From Mr. Wood:
The Trap of Global Citizenship
Williams’ strictures on this provide a new way to look at higher education’s strange new emphasis on the imaginary category of “global citizenship.” As she points out, the term doesn’t stand for “any particular knowledge about the world,” but rather “changes in students’ attitudes” mostly in the form of rejection of “national identity.” Global citizenship “connects private feeling and qualities such as care, empathy and awareness, with the global issues of the day.” It thus “places whole areas of knowledge beyond debate.” The “homogeneity of political views” on campus is thus driven as much by efforts to manipulate the psychological vulnerabilities of students as it is by the effort of faculty members to steer away from the hard task of attempting to sort truth from opinion.

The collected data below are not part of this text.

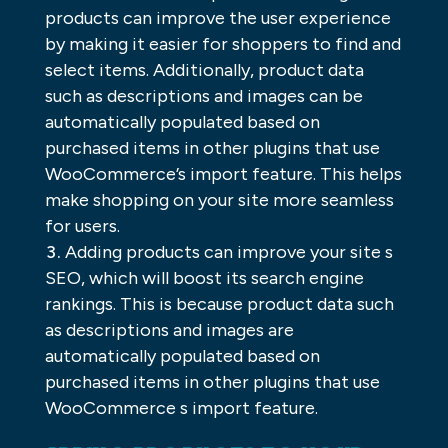
products can improve the user experience
by making it easier for shoppers to find and
select items. Additionally, product data
such as descriptions and images can be
automatically populated based on
purchased items in other plugins that use
WooCommerce’s import feature. This helps
make shopping on your site more seamless
for users.
Adding products can improve your site s
SEO, which will boost its search engine
rankings. This is because product data such
as descriptions and images are
automatically populated based on
purchased items in other plugins that use
WooCommerce s import feature.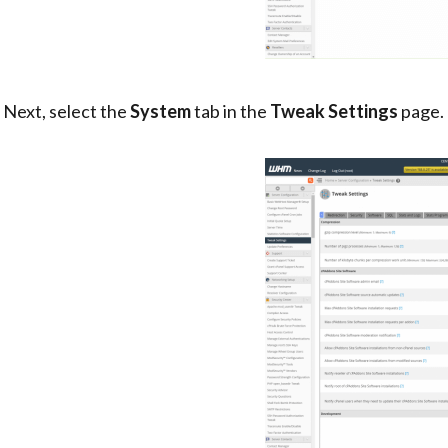
. Next, select the
System
tab in the
Tweak Settings
page.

Williams herself doesn’t flinch in that effort. Academic Freedom in an Age of Conformity is a short (198 page) book written in lively English and rich with examples, but it is thick with thought-provoking arguments on exactly how the “benign institution” of the university somersaulted to the frequently malign institution we have today. She finds some of impetus in what happened in the academic disciplines, and more of it in the pernicious influence of academic feminism. These are compellingly presented, but American readers will note that Williams has next to nothing to say about “diversity,” race, and multiculturalism as the anvils on which academic freedom in our universities has frequently been crushed.

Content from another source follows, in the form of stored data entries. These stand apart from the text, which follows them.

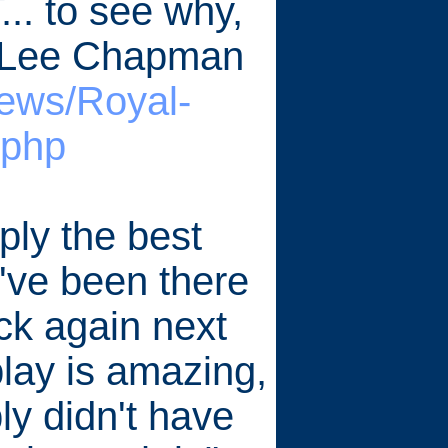
... to see why,
y Lee Chapman
iews/Royal-
.php
ly the best
I've been there
ck again next
splay is amazing,
ply didn't have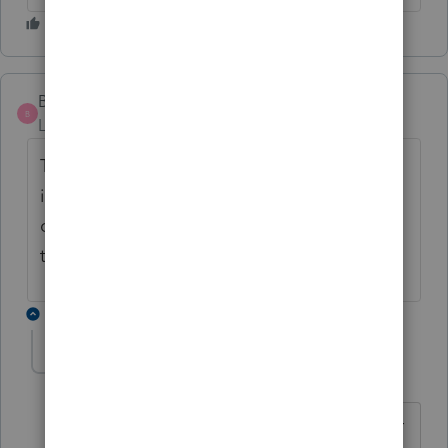
Buddy100
AUTHOR
B
Level 3
Forum|Forum|6 years ago
Thank you for your reply. the ISO is
included in wages and then if it is entered
on form 3921 there is ATM taxes due. Isn't
that like being taxed twice?
3 replies
George4Tacks
Level 15
Forum|Forum|6 years ago
If only we could access a ATM. The AMT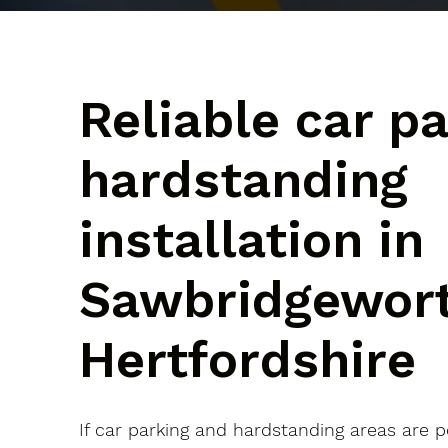
Reliable car p
hardstanding
installation in
Sawbridgewort
Hertfordshire
If car parking and hardstanding areas are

The absence of these topics from a book about enforced conformity on campus is arresting, and serves perhaps as testimony to the “exceptional” character of America’s descent into leftist intolerance. Our campuses share with Britain and the rest of the English-speaking world an invasive new hatred of intellectual freedom. But we have added to it our own homebrew of racial grievance and identity politics. Britain certainly has experienced the woeful side of multiculturalism as well, but Williams treats it as secondary thread. For us, in the Age of Click, it is primary.